Since Reform UK won control of a dozen councils after May’s local elections, a central question has emerged that goes beyond whether or not the party can actually govern: what does control of local authorities reveal about Reform’s politics?
Reform authorities now oversee billions of pounds in annual public spending, provide statutory services to around 10 million people and exercise influence through capital programmes, procurement decisions and pension funds. If you include the hard-right party’s new mayors in Greater Lincolnshire and Hull & East Yorkshire, Reform has also acquired real leverage over local labour markets, infrastructure investment and long-term capital allocation.
But local government is where ideology and reality collide. Councils operate under hard budget constraints, the pressures of rising demand for their services and limited revenue-raising powers. The antidote Reform purports to offer voters, on the other hand, has been built on opposition to the state, hostility to taxation and scepticism towards public sector institutions. All of these undermine the actual running of a council, which involves the day-to-day management of social care provision, responsibly borrowing (and paying back) debt, as well as dealing with workforce costs and statutory duties regarding, say, housing or special educational needs, which are imposed by central government.
There has been a tendency among Reform watchers to assume that Nigel Farage’s party will import its national posture—disruptive, populist and dogmatic—into town halls. Yet local government offers no such freedom, and councils have to make trade-offs. With almost every authority in England raising council tax simply to stand still, Reform authorities face an immediate test. Should they freeze taxes, as some candidates promised before being elected, thereby deepening deficits? Or should they retreat, revealing the limits of their anti-tax politics?

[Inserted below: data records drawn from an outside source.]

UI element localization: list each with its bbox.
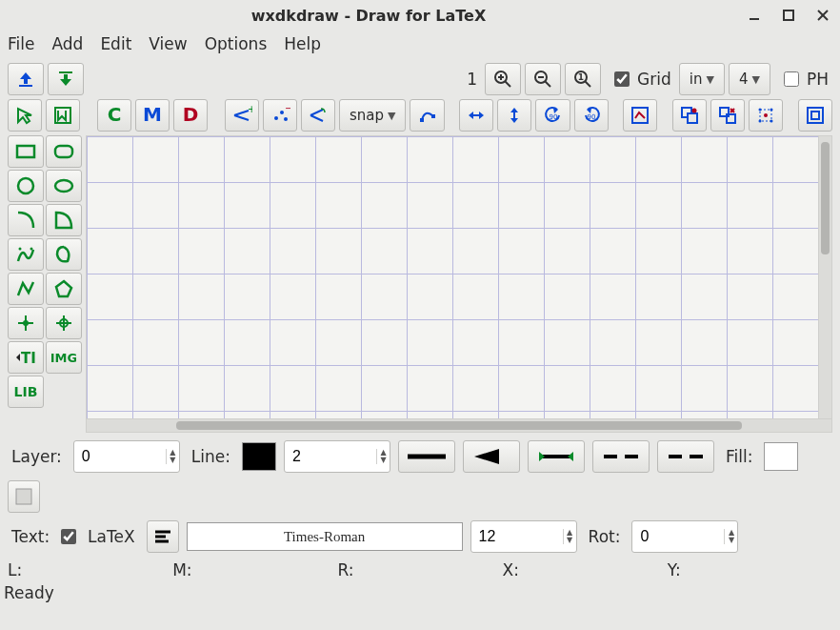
closed-polygon-tool[interactable] xyxy=(46,273,82,305)
line-color-swatch[interactable] xyxy=(242,442,276,471)
layer-move-down-button[interactable] xyxy=(48,63,84,95)
grid-step-dropdown[interactable]: 4 ▼ xyxy=(729,63,770,95)
rotate-ccw-button[interactable]: 90 xyxy=(535,99,570,132)
arrowhead-button[interactable] xyxy=(463,440,520,473)
crosshair-tool[interactable] xyxy=(46,307,82,339)
arc-tool[interactable] xyxy=(8,204,44,236)
menu-add[interactable]: Add xyxy=(51,34,83,53)
flip-vertical-button[interactable] xyxy=(497,99,531,132)
rotation-spinner[interactable]: ▲▼ xyxy=(631,520,738,553)
window-titlebar: wxdkdraw - Draw for LaTeX xyxy=(0,0,840,30)
menu-file[interactable]: File xyxy=(8,34,34,53)
canvas-container xyxy=(86,135,832,433)
copy-button[interactable]: C xyxy=(97,99,131,132)
delete-button[interactable]: D xyxy=(173,99,208,132)
line-width-spinner[interactable]: ▲▼ xyxy=(284,440,390,473)
svg-rect-1 xyxy=(784,10,793,20)
move-button[interactable]: M xyxy=(135,99,170,132)
image-tool[interactable]: IMG xyxy=(46,341,82,374)
svg-point-21 xyxy=(274,116,278,120)
open-polyline-tool[interactable] xyxy=(8,273,44,305)
grid-overlay xyxy=(87,136,818,418)
zoom-in-button[interactable] xyxy=(485,63,521,95)
layer-move-up-button[interactable] xyxy=(8,63,44,95)
line-width-input[interactable] xyxy=(285,448,376,465)
layer-input[interactable] xyxy=(74,448,166,465)
ellipse-tool[interactable] xyxy=(46,170,82,202)
rotation-input[interactable] xyxy=(632,528,724,545)
flip-horizontal-button[interactable] xyxy=(459,99,493,132)
grid-unit-dropdown[interactable]: in ▼ xyxy=(679,63,725,95)
property-bars: Layer: ▲▼ Line: ▲▼ Fill: Text: LaTeX Tim… xyxy=(0,433,840,553)
rotate-spline-button[interactable] xyxy=(410,99,444,132)
scrollbar-thumb[interactable] xyxy=(821,142,830,254)
zoom-reset-button[interactable]: 1 xyxy=(565,63,601,95)
toolbar-secondary: C M D + − snap ▼ 90 90 xyxy=(0,97,840,133)
font-size-spinner[interactable]: ▲▼ xyxy=(470,520,577,553)
snap-dropdown[interactable]: snap ▼ xyxy=(339,99,407,132)
scrollbar-thumb[interactable] xyxy=(176,421,742,430)
svg-text:D: D xyxy=(183,105,199,126)
text-align-button[interactable] xyxy=(147,520,179,553)
line-style-button[interactable] xyxy=(398,440,455,473)
select-tool-button[interactable] xyxy=(8,99,42,132)
text-tool[interactable]: TI xyxy=(8,341,44,374)
menu-options[interactable]: Options xyxy=(205,34,268,53)
layer-spinner[interactable]: ▲▼ xyxy=(73,440,180,473)
library-tool[interactable]: LIB xyxy=(8,376,44,408)
toolbar-primary: 1 1 Grid in ▼ 4 ▼ PH xyxy=(0,61,840,97)
region-select-tool-button[interactable] xyxy=(46,99,80,132)
rounded-rectangle-tool[interactable] xyxy=(46,135,82,168)
bounding-box-button[interactable] xyxy=(798,99,832,132)
horizontal-scrollbar[interactable] xyxy=(86,419,832,433)
menu-help[interactable]: Help xyxy=(284,34,321,53)
group-button[interactable] xyxy=(672,99,707,132)
fill-pattern-button[interactable] xyxy=(8,480,40,513)
status-bar: Ready xyxy=(0,579,840,606)
svg-point-55 xyxy=(23,320,29,326)
latex-label: LaTeX xyxy=(84,527,139,546)
point-tool[interactable] xyxy=(8,307,44,339)
grid-checkbox[interactable] xyxy=(614,71,630,87)
window-close-button[interactable] xyxy=(813,6,832,25)
svg-text:LIB: LIB xyxy=(14,384,38,399)
drawing-canvas[interactable] xyxy=(86,135,819,419)
dash-style-1-button[interactable] xyxy=(592,440,650,473)
svg-point-22 xyxy=(280,111,284,114)
rotate-cw-button[interactable]: 90 xyxy=(574,99,609,132)
point-delete-button[interactable]: − xyxy=(263,99,297,132)
properties-button[interactable] xyxy=(623,99,657,132)
circle-tool[interactable] xyxy=(8,170,44,202)
spin-down-icon[interactable]: ▼ xyxy=(725,537,737,544)
window-maximize-button[interactable] xyxy=(779,6,798,25)
spin-down-icon[interactable]: ▼ xyxy=(564,537,576,544)
pie-tool[interactable] xyxy=(46,204,82,236)
font-field[interactable]: Times-Roman xyxy=(187,522,463,551)
spin-down-icon[interactable]: ▼ xyxy=(167,457,179,464)
fill-color-swatch[interactable] xyxy=(764,442,798,471)
rectangle-tool[interactable] xyxy=(8,135,44,168)
menu-view[interactable]: View xyxy=(149,34,187,53)
placeholder-checkbox[interactable] xyxy=(784,71,799,87)
closed-spline-tool[interactable] xyxy=(46,238,82,271)
svg-rect-33 xyxy=(688,113,697,123)
svg-point-41 xyxy=(770,109,773,112)
window-minimize-button[interactable] xyxy=(745,6,764,25)
open-spline-tool[interactable] xyxy=(8,238,44,271)
dash-style-2-button[interactable] xyxy=(657,440,714,473)
point-move-button[interactable] xyxy=(301,99,335,132)
menu-edit[interactable]: Edit xyxy=(100,34,131,53)
align-button[interactable] xyxy=(749,99,783,132)
chevron-down-icon: ▼ xyxy=(706,73,713,86)
font-size-input[interactable] xyxy=(471,528,563,545)
zoom-out-button[interactable] xyxy=(525,63,561,95)
svg-rect-31 xyxy=(632,108,648,123)
vertical-scrollbar[interactable] xyxy=(819,135,832,419)
point-add-button[interactable]: + xyxy=(225,99,259,132)
line-ends-button[interactable] xyxy=(528,440,585,473)
spin-down-icon[interactable]: ▼ xyxy=(377,457,390,464)
ungroup-button[interactable] xyxy=(710,99,745,132)
svg-point-50 xyxy=(55,180,72,192)
svg-rect-46 xyxy=(811,112,819,119)
latex-checkbox[interactable] xyxy=(61,529,76,544)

The medium-term financial plans of Reform’s largest authorities—county councils—illustrate the bind. On average, Reform-run counties face projected funding shortfalls of £65m over the next three years, compared with £85m in Conservative- and Liberal Democrat-run counties (Labour doesn’t run any). Across all of these authorities, £1.5bn must be found, either through service reductions, council tax increases or both. Crucially, most councils—including Reform’s—already assume council tax rises in their baseline forecasts, so any increases will have to be over and above what is already planned. Freezing council tax does not protect residents from austerity; it simply enlarges the gap that must be closed by cutting spend on services.

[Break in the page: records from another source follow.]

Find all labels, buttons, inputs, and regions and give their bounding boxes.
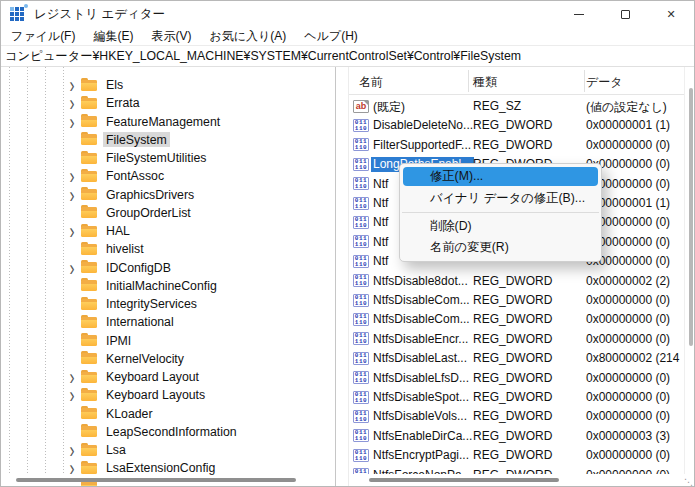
minimize-button[interactable] [556,1,602,28]
table-row[interactable]: ab (既定) REG_SZ (値の設定なし) [349,97,684,116]
chevron-right-icon[interactable]: › [63,224,81,239]
column-header-type[interactable]: 種類 [473,74,497,91]
table-row[interactable]: 011110 NtfsDisable8dot... REG_DWORD 0x00… [349,272,684,291]
tree-item[interactable]: › hivelist [1,240,335,258]
tree-item[interactable]: › KLoader [1,405,335,423]
value-type-icon: 011110 [353,352,369,365]
tree-item[interactable]: › Els [1,76,335,94]
menubar-item[interactable]: ヘルプ(H) [295,28,367,45]
tree-item[interactable]: › HAL [1,222,335,240]
registry-tree-pane[interactable]: › Els › Errata › FeatureManagement › Fil… [1,67,336,487]
menubar-item[interactable]: ファイル(F) [2,28,84,45]
value-name: FilterSupportedF... [371,138,474,153]
chevron-right-icon[interactable]: › [63,260,81,275]
tree-item[interactable]: › International [1,313,335,331]
tree-item-label: Els [103,78,126,93]
table-row[interactable]: 011110 NtfsDisableCom... REG_DWORD 0x000… [349,310,684,329]
folder-icon [81,390,97,401]
tree-item-label: FeatureManagement [103,114,223,129]
tree-item-label: FontAssoc [103,169,167,184]
tree-item[interactable]: › GraphicsDrivers [1,186,335,204]
table-row[interactable]: 011110 FilterSupportedF... REG_DWORD 0x0… [349,136,684,155]
value-name: Ntf [371,196,391,211]
folder-icon [81,226,97,237]
chevron-right-icon[interactable]: › [63,187,81,202]
vertical-scrollbar-thumb[interactable] [689,88,693,346]
value-name: NtfsEnableDirCa... [371,429,475,444]
table-row[interactable]: 011110 NtfsForceNonPa... REG_DWORD 0x000… [349,466,684,474]
table-row[interactable]: 011110 NtfsDisableLfsD... REG_DWORD 0x00… [349,369,684,388]
close-button[interactable]: ✕ [648,1,694,28]
table-row[interactable]: 011110 DisableDeleteNo... REG_DWORD 0x00… [349,116,684,135]
tree-item[interactable]: › LeapSecondInformation [1,423,335,441]
value-data: 0x00000000 (0) [586,138,670,152]
value-type: REG_DWORD [473,390,552,404]
menubar-item[interactable]: 表示(V) [142,28,200,45]
tree-item[interactable]: › IntegrityServices [1,295,335,313]
folder-icon [81,116,97,127]
tree-item[interactable]: › KernelVelocity [1,350,335,368]
column-header-data[interactable]: データ [586,74,623,91]
value-name: NtfsDisableLfsD... [371,371,472,386]
value-name: NtfsDisableCom... [371,312,473,327]
tree-item[interactable]: › Keyboard Layout [1,368,335,386]
context-menu-item[interactable]: 削除(D) [403,216,598,237]
value-name: NtfsDisableVols... [371,409,470,424]
list-hscrollbar-thumb[interactable] [369,478,559,482]
resize-grip-icon[interactable]: ⋱ [684,477,694,487]
chevron-right-icon[interactable]: › [63,461,81,476]
tree-item[interactable]: › Lsa [1,441,335,459]
value-data: 0x00000000 (0) [586,371,670,385]
table-row[interactable]: 011110 NtfsDisableSpot... REG_DWORD 0x00… [349,388,684,407]
table-row[interactable]: 011110 NtfsDisableVols... REG_DWORD 0x00… [349,407,684,426]
menubar-item[interactable]: 編集(E) [84,28,142,45]
table-row[interactable]: 011110 NtfsDisableEncr... REG_DWORD 0x00… [349,330,684,349]
value-data: 0x00000000 (0) [586,332,670,346]
vertical-scrollbar[interactable] [687,96,695,474]
value-type: REG_DWORD [473,138,552,152]
value-name: (既定) [371,99,408,117]
tree-item[interactable]: › Errata [1,94,335,112]
folder-icon [81,262,97,273]
value-type: REG_DWORD [473,274,552,288]
column-resize-handle[interactable] [584,70,585,92]
tree-item[interactable]: › FontAssoc [1,167,335,185]
value-type-icon: 011110 [353,216,369,229]
tree-item[interactable]: › FileSystem [1,131,335,149]
tree-hscrollbar-thumb[interactable] [16,478,296,482]
value-data: 0x00000003 (3) [586,429,670,443]
value-data: 0x00000000 (0) [586,390,670,404]
tree-item[interactable]: › GroupOrderList [1,204,335,222]
column-header-name[interactable]: 名前 [359,74,383,91]
context-menu: 修正(M)...バイナリ データの修正(B)...削除(D)名前の変更(R) [399,163,602,262]
value-type: REG_DWORD [473,118,552,132]
tree-item[interactable]: › IPMI [1,332,335,350]
tree-item[interactable]: › Keyboard Layouts [1,386,335,404]
table-row[interactable]: 011110 NtfsEnableDirCa... REG_DWORD 0x00… [349,427,684,446]
value-name: Ntf [371,254,391,269]
context-menu-item[interactable]: 修正(M)... [403,167,598,186]
list-horizontal-scrollbar[interactable] [349,475,684,485]
tree-item[interactable]: › FeatureManagement [1,113,335,131]
chevron-right-icon[interactable]: › [63,114,81,129]
table-row[interactable]: 011110 NtfsDisableLast... REG_DWORD 0x80… [349,349,684,368]
table-row[interactable]: 011110 NtfsEncryptPagi... REG_DWORD 0x00… [349,446,684,465]
context-menu-item[interactable]: バイナリ データの修正(B)... [403,188,598,209]
value-type-icon: 011110 [353,449,369,462]
value-name: Ntf [371,177,391,192]
main-area: › Els › Errata › FeatureManagement › Fil… [1,67,695,487]
tree-item[interactable]: › InitialMachineConfig [1,277,335,295]
tree-horizontal-scrollbar[interactable] [1,475,336,485]
column-resize-handle[interactable] [468,70,469,92]
value-type-icon: 011110 [353,468,369,474]
menubar-item[interactable]: お気に入り(A) [200,28,295,45]
address-bar-input[interactable]: コンピューター¥HKEY_LOCAL_MACHINE¥SYSTEM¥Curren… [1,45,694,67]
folder-icon [81,153,97,164]
chevron-right-icon[interactable]: › [63,388,81,403]
tree-item[interactable]: › IDConfigDB [1,259,335,277]
maximize-button[interactable] [602,1,648,28]
tree-item[interactable]: › FileSystemUtilities [1,149,335,167]
table-row[interactable]: 011110 NtfsDisableCom... REG_DWORD 0x000… [349,291,684,310]
tree-item-label: KernelVelocity [103,351,187,366]
context-menu-item[interactable]: 名前の変更(R) [403,237,598,258]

This is the political economy dilemma at the heart of Reform-run councils: If council tax rises are unavoidable, what differentiates Reform from the parties it displaced in local government? And if deficits are closed through spending cuts, which parts of the local state will be sacrificed? In a truism often attributed to the former Conservative chancellor Nigel Lawson, to govern is to choose. Will Reform cut adult social care, children’s services, libraries, transport or the maintenance of the public realm?
So far, Reform authorities have pointed to at least £330m in “efficiency savings”, but Reform HQ remains conspicuously vague about the total its councils have managed to propose to date. The likely explanation is that the savings mooted are either inherited from previous administrations or are not actually savings at all. Kent County Council’s much-publicised 5 per cent cut to councillors’ allowances—worth a fraction of its annual budget—illustrates the pattern. The gesture may be politically shrewd, but its impact will be negligible. More tellingly, the savings are being recycled into a councillor-controlled scheme for discretionary local projects, giving Kent more opportunity to decide who gets what.

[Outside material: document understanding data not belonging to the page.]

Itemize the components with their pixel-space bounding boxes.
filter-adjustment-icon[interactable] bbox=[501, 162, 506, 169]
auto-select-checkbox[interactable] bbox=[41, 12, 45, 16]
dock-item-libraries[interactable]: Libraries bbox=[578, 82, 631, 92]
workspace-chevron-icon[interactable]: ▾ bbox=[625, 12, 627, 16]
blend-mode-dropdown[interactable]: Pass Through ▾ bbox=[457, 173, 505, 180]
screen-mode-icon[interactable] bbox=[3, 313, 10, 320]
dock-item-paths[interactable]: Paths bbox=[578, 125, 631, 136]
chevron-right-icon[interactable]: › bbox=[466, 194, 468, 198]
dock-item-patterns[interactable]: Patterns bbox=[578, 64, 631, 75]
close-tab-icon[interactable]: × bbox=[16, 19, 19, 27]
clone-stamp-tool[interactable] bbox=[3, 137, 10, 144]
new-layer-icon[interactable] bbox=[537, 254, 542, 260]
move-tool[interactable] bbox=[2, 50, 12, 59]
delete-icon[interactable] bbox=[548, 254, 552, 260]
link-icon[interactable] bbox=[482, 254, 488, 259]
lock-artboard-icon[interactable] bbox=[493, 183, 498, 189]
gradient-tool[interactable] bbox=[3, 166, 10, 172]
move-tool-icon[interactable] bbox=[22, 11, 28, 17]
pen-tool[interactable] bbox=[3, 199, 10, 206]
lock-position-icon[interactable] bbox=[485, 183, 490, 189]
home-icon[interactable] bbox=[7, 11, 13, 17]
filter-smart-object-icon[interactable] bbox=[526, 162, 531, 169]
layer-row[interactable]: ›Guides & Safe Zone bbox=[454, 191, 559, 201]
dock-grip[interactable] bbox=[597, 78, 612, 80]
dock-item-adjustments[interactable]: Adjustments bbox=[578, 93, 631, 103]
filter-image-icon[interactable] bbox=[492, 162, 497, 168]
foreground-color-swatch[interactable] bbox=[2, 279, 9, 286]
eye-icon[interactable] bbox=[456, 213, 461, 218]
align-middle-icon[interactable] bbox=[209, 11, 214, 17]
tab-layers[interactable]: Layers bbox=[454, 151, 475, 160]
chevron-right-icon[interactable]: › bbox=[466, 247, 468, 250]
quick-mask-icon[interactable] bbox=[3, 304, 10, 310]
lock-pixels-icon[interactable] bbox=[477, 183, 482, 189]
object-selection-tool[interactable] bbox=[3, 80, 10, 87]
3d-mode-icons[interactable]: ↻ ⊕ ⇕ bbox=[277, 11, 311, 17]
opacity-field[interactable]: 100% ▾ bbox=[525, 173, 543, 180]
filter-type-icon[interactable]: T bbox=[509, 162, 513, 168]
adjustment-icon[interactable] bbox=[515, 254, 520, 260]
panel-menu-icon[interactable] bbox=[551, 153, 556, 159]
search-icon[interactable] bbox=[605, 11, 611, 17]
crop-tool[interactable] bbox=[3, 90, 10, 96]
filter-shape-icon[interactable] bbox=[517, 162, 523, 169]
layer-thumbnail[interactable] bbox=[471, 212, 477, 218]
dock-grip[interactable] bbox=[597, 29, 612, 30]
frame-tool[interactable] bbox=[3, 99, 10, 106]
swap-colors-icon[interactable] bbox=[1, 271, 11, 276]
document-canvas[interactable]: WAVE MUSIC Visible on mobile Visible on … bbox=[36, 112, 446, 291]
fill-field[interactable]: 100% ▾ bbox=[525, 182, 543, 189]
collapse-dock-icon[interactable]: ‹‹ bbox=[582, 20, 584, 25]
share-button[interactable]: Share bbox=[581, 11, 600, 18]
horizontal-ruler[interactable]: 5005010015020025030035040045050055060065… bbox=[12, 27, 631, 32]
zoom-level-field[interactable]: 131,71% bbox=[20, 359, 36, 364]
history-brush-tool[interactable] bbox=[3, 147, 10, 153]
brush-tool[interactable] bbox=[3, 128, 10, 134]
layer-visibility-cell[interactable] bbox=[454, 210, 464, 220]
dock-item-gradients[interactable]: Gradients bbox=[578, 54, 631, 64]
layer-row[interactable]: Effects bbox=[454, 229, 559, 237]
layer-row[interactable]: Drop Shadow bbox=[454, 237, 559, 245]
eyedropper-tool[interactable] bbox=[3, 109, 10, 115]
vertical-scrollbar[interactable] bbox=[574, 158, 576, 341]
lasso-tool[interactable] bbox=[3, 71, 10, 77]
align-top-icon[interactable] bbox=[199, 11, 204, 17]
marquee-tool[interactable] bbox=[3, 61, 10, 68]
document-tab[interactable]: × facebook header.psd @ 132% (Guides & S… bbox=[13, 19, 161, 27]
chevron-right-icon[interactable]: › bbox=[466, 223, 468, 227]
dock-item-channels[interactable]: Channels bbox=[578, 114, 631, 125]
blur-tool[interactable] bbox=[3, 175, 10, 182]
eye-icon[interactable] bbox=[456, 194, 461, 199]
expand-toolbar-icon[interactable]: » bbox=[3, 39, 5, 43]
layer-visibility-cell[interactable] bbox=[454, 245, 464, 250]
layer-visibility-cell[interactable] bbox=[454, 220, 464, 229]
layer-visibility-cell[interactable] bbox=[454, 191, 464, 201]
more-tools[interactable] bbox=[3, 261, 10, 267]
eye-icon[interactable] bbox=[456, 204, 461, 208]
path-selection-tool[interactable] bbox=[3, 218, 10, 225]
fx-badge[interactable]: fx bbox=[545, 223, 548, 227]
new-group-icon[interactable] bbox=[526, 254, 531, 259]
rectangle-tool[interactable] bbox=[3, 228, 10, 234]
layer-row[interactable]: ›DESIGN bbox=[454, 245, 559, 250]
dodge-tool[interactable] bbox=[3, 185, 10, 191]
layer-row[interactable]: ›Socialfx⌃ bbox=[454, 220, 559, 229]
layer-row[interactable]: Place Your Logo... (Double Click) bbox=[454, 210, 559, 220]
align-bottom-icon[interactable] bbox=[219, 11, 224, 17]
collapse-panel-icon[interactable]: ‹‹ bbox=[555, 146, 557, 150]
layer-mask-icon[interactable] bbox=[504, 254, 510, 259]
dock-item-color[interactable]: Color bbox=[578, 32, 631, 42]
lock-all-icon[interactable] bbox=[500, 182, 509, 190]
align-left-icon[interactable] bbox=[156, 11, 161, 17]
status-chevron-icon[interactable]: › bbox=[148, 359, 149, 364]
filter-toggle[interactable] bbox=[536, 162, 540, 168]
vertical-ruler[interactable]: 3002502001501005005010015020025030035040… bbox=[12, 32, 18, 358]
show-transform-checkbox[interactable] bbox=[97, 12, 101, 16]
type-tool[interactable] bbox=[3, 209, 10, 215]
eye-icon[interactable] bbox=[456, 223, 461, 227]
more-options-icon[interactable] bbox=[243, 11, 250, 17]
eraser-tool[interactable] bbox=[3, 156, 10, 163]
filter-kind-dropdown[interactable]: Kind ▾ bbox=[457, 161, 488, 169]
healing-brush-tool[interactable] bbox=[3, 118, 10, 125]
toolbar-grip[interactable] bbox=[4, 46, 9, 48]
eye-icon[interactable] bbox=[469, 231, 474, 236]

More consequential is Reform’s approach to capital and investment. Here the party’s dogma may be its Achilles’ heel. Council pension funds often invest in local assets, while many authorities borrow directly to put money into regeneration projects in their area. Reform’s hostility to clean energy investors—and Richard Tice’s very public intervention urging the Local Government Pension Scheme to divest from renewables—does significant damage to investor confidence. Less investment, needless to say, is bad news for authorities, which benefit from the business rates that local employers pay. Lower investment levels yield lower business rates. And if a business decides to go elsewhere then a council might have to pick up the opportunity cost, supporting families in debt or at risk of homelessness if local employment is reduced as a result. Actively seeking to undermine local economies is not a political strategy that is likely to pay an electoral dividend in the long run.
Yet the political incentives do not necessarily encourage Reform to try its best at local level. Voters often don’t punish councils for delivering poor public services. Polling consistently shows that the economy, immigration and the NHS—none of which councils control—inform voter behaviour. As such, Reform’s threshold for success at local government level is low. If its councils do not visibly collapse—as Thurrock, Birmingham and Croydon did in recent years under the Conservatives and Labour—the party will likely claim victory.
So in local government, Reform faces a paradox: a party rhetorically opposed to the state is now embedded within its most financially constrained tier; it is ideologically committed to resisting tax increases, but structurally dependent on local revenues via taxation; it is sceptical of public investment, yet reliant on capital and investment to keep the local economies it serves afloat. In one sense, the question is not whether Reform can govern well—but whether, once exposed to the realities of running a local council, it can govern differently to the worldview it espouses.